Collective vs individual risk
Risk asymmetry and subjectivity are nowhere more visible than in comparing individual vs. aggregate risk. Some examples may help clarify the idea. A power company with a failure rate of 1 in 100,000 looks pretty reliable. This translates to two minutes of down time every six months. If the average customer is satisfied as long as power outage does not last longer than 20 minutes, the company’s annual customer satisfaction rate is around 100%. On the other hand, if you own an internet colocation business and any power outage can cost you your entire business, then the seemingly reliable power supply is totally unreliable as far as you are concerned.
In the same vain, the national cost in life as a result of a small war may seem acceptable as a percentage of population. For a military family, however, the loss is detrimental.
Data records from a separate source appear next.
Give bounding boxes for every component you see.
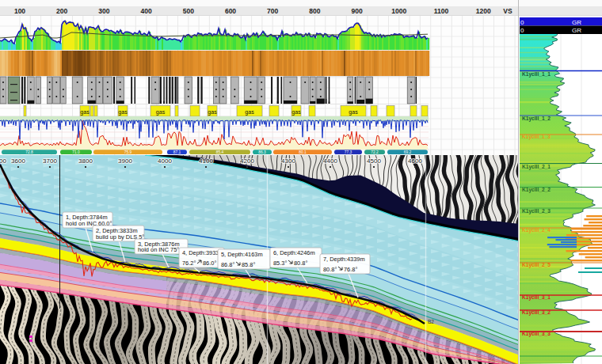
svg-text:85.8°: 85.8° bbox=[242, 261, 255, 268]
svg-text:4600: 4600 bbox=[408, 157, 422, 165]
svg-text:80.8°: 80.8° bbox=[294, 260, 307, 267]
svg-text:gas: gas bbox=[208, 109, 217, 116]
svg-text:4000: 4000 bbox=[158, 157, 172, 165]
svg-text:K1ycIII_3_2: K1ycIII_3_2 bbox=[522, 309, 551, 316]
svg-text:K1ycIII_2_5: K1ycIII_2_5 bbox=[522, 262, 551, 268]
svg-text:76.2°: 76.2° bbox=[182, 260, 196, 267]
svg-text:100: 100 bbox=[14, 7, 25, 15]
svg-text:K1ycIII_1_3: K1ycIII_1_3 bbox=[522, 134, 551, 140]
svg-text:1200: 1200 bbox=[476, 7, 491, 15]
svg-text:K1ycIII_2_2: K1ycIII_2_2 bbox=[522, 187, 551, 193]
svg-text:4500: 4500 bbox=[367, 157, 381, 165]
svg-text:700: 700 bbox=[267, 7, 278, 15]
svg-text:86.3: 86.3 bbox=[258, 150, 266, 154]
svg-text:4100: 4100 bbox=[199, 157, 213, 165]
svg-text:gas: gas bbox=[349, 109, 358, 116]
svg-text:4400: 4400 bbox=[323, 157, 337, 165]
svg-text:72.2: 72.2 bbox=[371, 150, 379, 154]
svg-text:K1ycIII_1_1: K1ycIII_1_1 bbox=[522, 71, 551, 78]
svg-text:500: 500 bbox=[183, 7, 194, 15]
svg-text:hold on INC 75°: hold on INC 75° bbox=[138, 246, 179, 253]
svg-text:200: 200 bbox=[56, 7, 67, 15]
svg-text:VS: VS bbox=[503, 7, 512, 15]
svg-text:gas: gas bbox=[156, 109, 166, 116]
svg-text:gas: gas bbox=[118, 109, 128, 116]
svg-text:7, Depth:4339m: 7, Depth:4339m bbox=[323, 256, 365, 263]
svg-text:300: 300 bbox=[98, 7, 109, 15]
svg-text:900: 900 bbox=[352, 7, 363, 15]
svg-text:1000: 1000 bbox=[391, 7, 406, 15]
svg-text:K1ycIII_2_4: K1ycIII_2_4 bbox=[522, 227, 551, 233]
svg-text:85.3°: 85.3° bbox=[273, 260, 287, 267]
svg-text:GR: GR bbox=[572, 19, 581, 26]
svg-text:gas: gas bbox=[291, 109, 301, 116]
svg-text:800: 800 bbox=[309, 7, 320, 15]
svg-text:72.8: 72.8 bbox=[25, 150, 33, 154]
svg-text:K1ycIII_3_3: K1ycIII_3_3 bbox=[522, 331, 551, 337]
svg-text:0: 0 bbox=[520, 27, 524, 34]
svg-text:5, Depth:4163m: 5, Depth:4163m bbox=[221, 251, 263, 258]
svg-text:gas: gas bbox=[245, 109, 254, 116]
svg-text:87.1: 87.1 bbox=[173, 150, 181, 154]
svg-text:K1ycIII_2_1: K1ycIII_2_1 bbox=[522, 164, 551, 170]
svg-text:K1ycIII_3_1: K1ycIII_3_1 bbox=[522, 294, 551, 301]
svg-text:0: 0 bbox=[520, 19, 524, 26]
svg-text:3600: 3600 bbox=[11, 157, 25, 165]
svg-text:86.8°: 86.8° bbox=[221, 261, 234, 268]
svg-text:B2: B2 bbox=[428, 319, 434, 324]
svg-text:400: 400 bbox=[141, 7, 152, 15]
svg-text:4200: 4200 bbox=[240, 157, 254, 165]
svg-text:85.4: 85.4 bbox=[216, 150, 224, 154]
svg-text:77.3: 77.3 bbox=[345, 150, 352, 154]
svg-text:4300: 4300 bbox=[281, 157, 295, 165]
svg-text:K1ycIII_2_3: K1ycIII_2_3 bbox=[522, 208, 551, 214]
svg-text:86.0°: 86.0° bbox=[203, 260, 216, 267]
svg-text:600: 600 bbox=[225, 7, 236, 15]
svg-text:69.2: 69.2 bbox=[404, 150, 412, 154]
svg-text:75.9: 75.9 bbox=[124, 150, 132, 154]
svg-text:6, Depth:4246m: 6, Depth:4246m bbox=[273, 249, 315, 256]
svg-text:3500: 3500 bbox=[0, 157, 6, 165]
svg-text:1100: 1100 bbox=[434, 7, 449, 15]
svg-text:GR: GR bbox=[572, 27, 581, 34]
svg-text:80.1: 80.1 bbox=[299, 150, 307, 154]
svg-text:80.8°: 80.8° bbox=[323, 266, 337, 273]
svg-text:3900: 3900 bbox=[118, 157, 132, 165]
svg-text:3700: 3700 bbox=[43, 157, 57, 165]
svg-text:76.8°: 76.8° bbox=[344, 266, 357, 273]
svg-text:gas: gas bbox=[80, 109, 90, 116]
svg-text:K1ycIII_1_2: K1ycIII_1_2 bbox=[522, 116, 551, 122]
svg-text:71.0: 71.0 bbox=[72, 150, 80, 154]
svg-text:3800: 3800 bbox=[78, 157, 93, 165]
This brings us back to the nuclear reactor safety issue. Serious nuclear accidents are rare (no more than 1 in 3000 annually). And when they happen the loss of life is no more than a few thousand lives (long-term effects included). For a nation of 300 million the risk per individual is less than is less than 1 in 150,000,000 annually per reactor. On a national level this is small enough to make it publicly acceptable. Once built, however, the ten-year risk for those living within a few miles from a reactor jumps to 1 in 300. Would you still live near one?
Here is a very illustrative example. In an interview broadcast on NPR on November 8, 2012, Melissa Block asked Ron Morano, chief spokesman for Jersey Central Power and Light, about continued power outages nearly two weeks after Sandy and the subsequent Nor'easter. His answer was that things should be viewed in perspective, the company was able to restore power to around 93% of its customers, and what remained were '...the last pockets of customers...'. Now 93% performance should earn you an 'A'. That is, unless you are graded by one of those last pockets. The grade in that case would be an 'F'. Or, in the words of mayor Ken Short of the Washington Township, "I'm totally fed up by your company, their total lies and lack of service. All they do is supply power and can't even do that right.".
Risk of alternatives
When evaluating the acceptability of risk one has to take into account all plausible alternatives, as well. If the only alternative to living near a nuclear power plant is certain death by freezing in a Siberian forest, then the risk associated with a nuclear disaster may start to look acceptable. Thus, before hopping on your Beemer to go to work on a rainy day, see if there is a train that can get you there. Just kidding!
To summarize, one of the hardest things for humans to do is resist the herd mentality. But this is exactly what proper risk assessment requires, since the risk profile of a mass of people could be entirely different from the risk profile of the individual. It should come as no surprise however, that improving an individual's risk profile reduces the collective fragility of the whole group as well.